In another FarmNet case, Rita, a goat farm owner, had contacted the organization to help her cope with financial woes that were threatening her business and her emotional well-being. During a recorded interview, I asked Rita about the obvious bond that had formed between her and Anita, the financial consultant who had helped her bring the farm ledgers back into the black. A few seconds into her response, Rita hesitated. “Oh, dear,” she said as she wiped away a tear. Although Rita went on to describe her appreciation for Anita and the warm friendship they had developed, her words, no matter how eloquent, could never have the same impact as an unrehearsed display of emotion that had taken even Rita herself by surprise. Our lens had captured a moment that could not be duplicated with a still camera or with words on a page.
Yet, using the same video camera, we can sometimes manipulate events to suit our needs.
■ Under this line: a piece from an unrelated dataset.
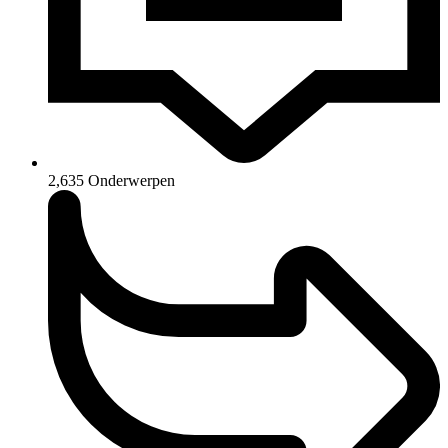
2,635
Onderwerpen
That was the case on the day that I sent our photographer, Joy, on a two-hour flight with the USDA Wildlife Services. The plane was loaded with several large buckets of bite-sized baits, each one carrying a dose of oral rabies vaccine. As they flew over a predetermined wooded area, the flight crew would drop the baits, via a conveyor belt that led to an opening in the rear of the plane, thereby providing inoculation for a portion of the wild animal population. Later, in an effort to determine the project’s effectiveness, animals would be trapped, tested, and released. We had been warned that first-time fliers were normally overcome by the rough ride in a windowless aircraft combined with the unpleasant odor of the fish-meal baits. Because space was limited, there was room for just one extra passenger with video gear, so, fortunately, I was forced to stay behind.
Late that afternoon, I was waiting on the tarmac as the plane touched down. When the door opened and Joy emerged with the crew, I was relieved to see that she was smiling.
She had felt no ill effects from the flight. However, she was concerned about the quality of her footage due to constant and erratic motion combined with her inability to maneuver around the crowded aircraft cabin. So, rather than send her back up for another two hours and risk achieving similar results, we came up with an alternate plan.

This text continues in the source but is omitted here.